Nie wieder würde sie in ihr altes Leben, ihr altes Ich zurückkehren können. Tief in ihrem Herzen wusste sie, dass es kein Zurück mehr gab. Die Person, die sie gewesen war, solange sie im Schutz des Stammes gelebt hatte, war verschwunden - tot, so wie ihr geliebter Gefährte und ihr Sohn. Der Schmerz über diese beiden Verluste war zu einem Hochofen geworden, der ihr altes Leben verschlungen und verbrannt hatte wie Zunder. Jetzt war sie der Phönix, der sich aus der Asche erhoben hatte.

Elise sah zum beschlagenen Spiegel auf, in ihren eigenen, gehetzten Blick. Wangen und Kinn waren blutverschmiert, an ihrer Stirn klebte eine Matschkruste - sie sah aus, als trüge sie Kriegsbemalung. In den erschöpften Augen, die sie aus dem Spiegel anstarrten, lag ein wildes Glitzern.
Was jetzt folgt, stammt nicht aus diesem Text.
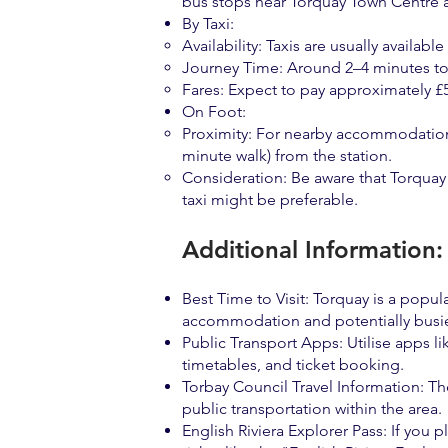
bus stops near Torquay Town Centre 
By Taxi:
Availability: Taxis are usually availabl
Journey Time: Around 2–4 minutes to 
Fares: Expect to pay approximately £5
On Foot:
Proximity: For nearby accommodation, 
minute walk) from the station.
Consideration: Be aware that Torquay 
taxi might be preferable.
Additional Information:
Best Time to Visit: Torquay is a pop
accommodation and potentially busie
Public Transport Apps: Utilise apps li
timetables, and ticket booking.
Torbay Council Travel Information: The
public transportation within the area.
English Riviera Explorer Pass: If you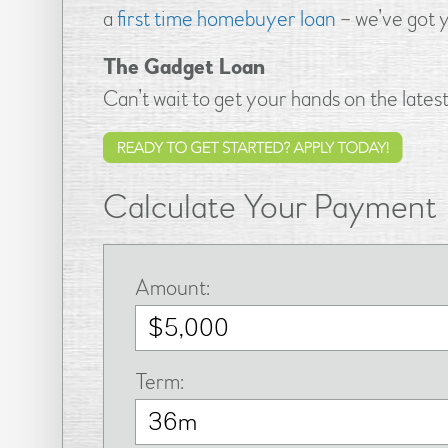
a
first time homebuyer loan
– we’ve got 
The Gadget Loan
Can’t wait to get your hands on the late
Calculate Your Payment
Amount:
Term: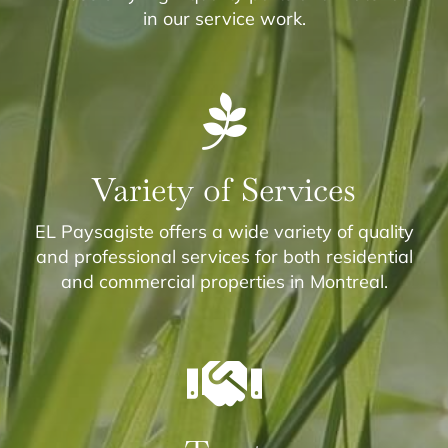
in our service work.
Variety of Services
EL Paysagiste offers a wide variety of quality
and professional services for both residential
and commercial properties in Montreal.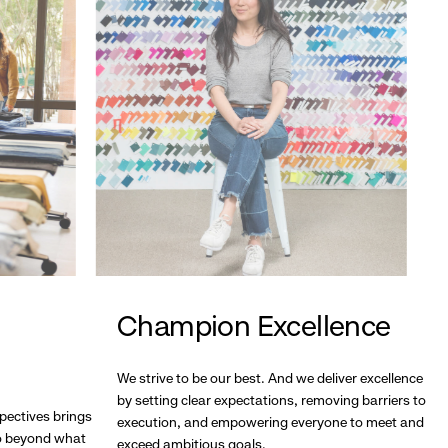
Champion Excellence
We strive to be our best. And we deliver excellence
by setting clear expectations, removing barriers to
pectives brings
execution, and empowering everyone to meet and
go beyond what
exceed ambitious goals.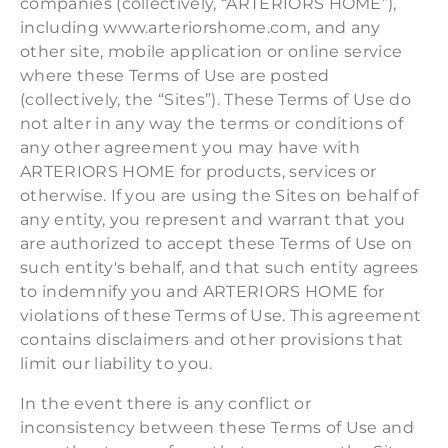
companies (collectively, “ARTERIORS HOME”),
including www.arteriorshome.com, and any
other site, mobile application or online service
where these Terms of Use are posted
(collectively, the “Sites”). These Terms of Use do
not alter in any way the terms or conditions of
any other agreement you may have with
ARTERIORS HOME for products, services or
otherwise. If you are using the Sites on behalf of
any entity, you represent and warrant that you
are authorized to accept these Terms of Use on
such entity's behalf, and that such entity agrees
to indemnify you and ARTERIORS HOME for
violations of these Terms of Use. This agreement
contains disclaimers and other provisions that
limit our liability to you.
In the event there is any conflict or
inconsistency between these Terms of Use and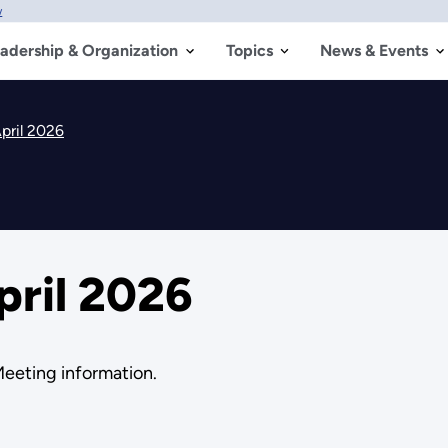
w
adership & Organization
Topics
News & Events
pril 2026
pril 2026
Meeting information.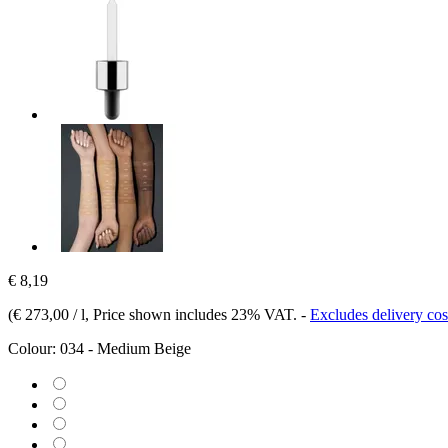
€ 8,19
(
€ 273,00 / l
, Price shown includes 23% VAT.
-
Excludes delivery cos
Colour:
034 - Medium Beige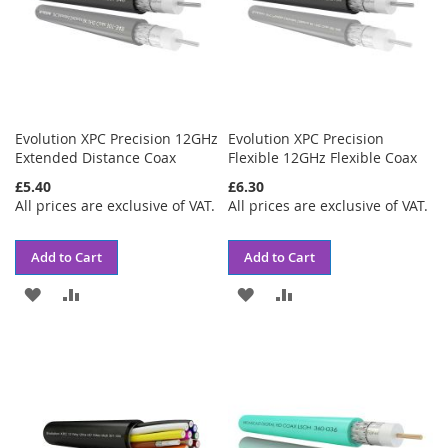
Evolution XPC Precision 12GHz
Evolution XPC Precision
Extended Distance Coax
Flexible 12GHz Flexible Coax
£5.40
£6.30
All prices are exclusive of VAT.
All prices are exclusive of VAT.
Add to Cart
Add to Cart
ADD
ADD
ADD
ADD
TO
TO
TO
TO
WISH
COMPARE
WISH
COMPARE
LIST
LIST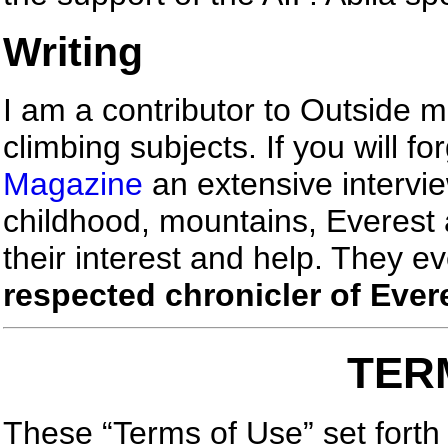
Writing
I am a contributor to Outside
climbing subjects. If you will f
Magazine
an extensive intervi
childhood, mountains, Everest 
their interest and help. They ev
respected chronicler of Ever
TER
These “Terms of Use” set forth 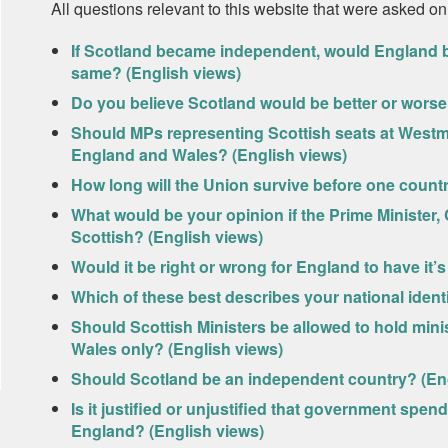
All questions relevant to this website that were asked on
If Scotland became independent, would England be 
same? (English views)
Do you believe Scotland would be better or worse 
Should MPs representing Scottish seats at Westmin
England and Wales? (English views)
How long will the Union survive before one count
What would be your opinion if the Prime Minister,
Scottish? (English views)
Would it be right or wrong for England to have it’
Which of these best describes your national ident
Should Scottish Ministers be allowed to hold minis
Wales only? (English views)
Should Scotland be an independent country? (Eng
Is it justified or unjustified that government spen
England? (English views)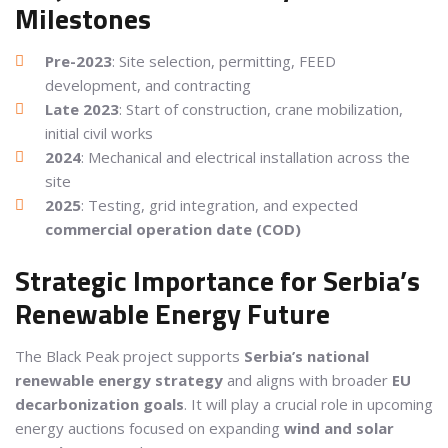
Milestones
Pre-2023
: Site selection, permitting, FEED
development, and contracting
Late 2023
: Start of construction, crane mobilization,
initial civil works
2024
: Mechanical and electrical installation across the
site
2025
: Testing, grid integration, and expected
commercial operation date (COD)
Strategic Importance for Serbia’s
Renewable Energy Future
The Black Peak project supports
Serbia’s national
renewable energy strategy
and aligns with broader
EU
decarbonization goals
. It will play a crucial role in upcoming
energy auctions focused on expanding
wind and solar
Gott, wie müde sie war. So müde. Aber solange sie noch konnte, würde sie weiterkämpfen. Solange ihr Herz immer noch nach Rache schrie, würde sie ihre Gabe einsetzen, die so lange ihre größte Schwäche gewesen war. Sie würde alle Schwierigkeiten ertragen, jedes Risiko eingehen. Selbst ihre unsterbliche Seele würde sie verkaufen, wenn es sein musste. Was auch immer nötig war, um Gerechtigkeit zu erfahren.

3

Tegan wischte seine blutverschmierte Klinge an der Jacke des toten Rogue ab und beobachtete müßig, wie sich die letzte Leiche in der Gasse in kürzester Zeit auflöste. Diese postmortale Aufräumarbeit hatte Tegan seinen Titanwaffen zu verdanken.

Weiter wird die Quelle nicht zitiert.